Los Angeles, with its Sunbelt location, offers many advantages; however, a disadvantage of our sunny clime is an increased risk of skin cancer, including deadly melanomas. On February 13, UCLA researchers published a study in The New England Journal of Medicine that reported on their progress regarding reducing the spread (metastasis) of melanomas.
A long-term research project was begun in 2001 by researchers at UCLA’s Jonsson Comprehensive Cancer Center. The study involved lymphatic mapping and sentinel-node biopsy, techniques that could detect the early metastasis of melanoma; to evaluate the success of the project, the subjects underwent 10 years of follow-up. (A sentinel node is a lymph node that is likely to contain cancerous cells at an early stage of metastasis.) They found that, compared to the traditional “watchful waiting” approach, their treatment protocol significantly increased the patients’ disease-free and melanoma-specific survival. The study authors noted that their findings offer a new standard for detecting melanoma metastasis to the lymph nodes because it allows physicians to quickly determine which patients actually have metastasis (approximately 20% in the study group). Thus, these patients may benefit from having their non-sentinel lymph nodes removed, while avoiding the surgery and its possible complications, as well as significant cost, for the many patients who probably will not benefit from surgery (approximately 80% of patients).

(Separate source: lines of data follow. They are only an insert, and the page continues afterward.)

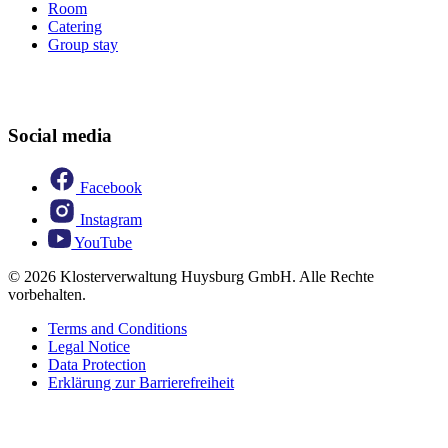
Room
Catering
Group stay
Social media
Facebook
Instagram
YouTube
© 2026 Klosterverwaltung Huysburg GmbH. Alle Rechte
vorbehalten.
Terms and Conditions
Legal Notice
Data Protection
Erklärung zur Barrierefreiheit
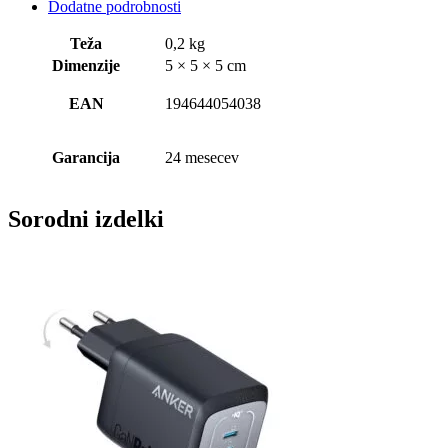
Dodatne podrobnosti
Teža
0,2 kg
Dimenzije
5 × 5 × 5 cm
EAN
194644054038
Garancija
24 mesecev
Sorodni izdelki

One of the significant findings of the study was that the thickness of the initial melanoma tumor correlated to the effectiveness of these treatments in managing metastases to lymph nodes and other areas. If patients with primary melanoma tumors of intermediate thickness (1.20 to 3.5 millimeters thick) undergo sentinel-node biopsies and then have immediate complete removal of the lymph nodes if the sentinel node contained cancer cells, they had an overall disease-free survival of 71.3% compared with 64.7% for those whose nodes were observed without sentinel biopsy. In addition, the investigators found that this group with cancer cells in their sentinel nodes had prolonged distant disease-free survival (survival without disease spread to distant organs such as the brain, lungs, or liver) and melanoma-specific survival (survival without development of additional metastases).
At their initial diagnosis, approximately 20% of melanoma patients have disease spread to nearby (regional) lymph nodes. Traditional treatment for these patients was surgical removal of the primary tumor and a rim of surrounding normal tissue; subsequently, the patients underwent a period of lymph node observation. If signs of cancer spread to the lymph nodes was found, the nodes were surgically removed. This spared 80% of the patients from unnecessary surgery; however, it was possibly too late to prevent the spread of the cancer in the 20% who had metastasis. An alternative treatment was to remove all patients’ lymph nodes, with the rationale that every patient was potentially at risk of metastasis.
Study leader Dr. Donald L. Morton and colleagues searched for and eventually perfected a method to specifically identify the 20% of patients whose tumors had already spread to the lymph nodes. Before cancer cells spread to the lymph nodes, they travel through the lymphatic system, first entering the lymph node most directly connected to the tumor (the sentinel lymph node). A combination of blue dye and radioactive tracer is injected into the tissues surrounding the primary tumor; this locates the lymphatic channels that lead to the first tumor-draining lymph node. The mixture follows the same lymphatic path used by the melanoma cells to spread to the sentinel node. The sentinel node is removed and microscopically evaluated in detail; the process allows detection of even a single melanoma cell. If tumor cells are not found in the sentinel node it is extremely unlikely that tumor will be present in other non-sentinel nodes; thus, further nodal surgery is deemed unnecessary. If cancer cells are present in the sentinel node, all the other lymph nodes in the nodal group are immediately removed.
The study authors note that their results confirm that for patients with intermediate thickness melanomas, early sentinel node biopsy reduces the risk of cancer recurring in the lymph nodes, and decreases the patients’ risk of dying from the disease. Some patients with thick primary tumors benefit from having their lymph nodes removed; however, the study findings suggest that the timing of the intervention is not as crucial for them as it is for patients with intermediate thickness primary tumors. The study group did not contain enough patients with thin melanomas to allow conclusions regarding their benefit from the technique. The researchers note that this group of patients will be a focus of a future study.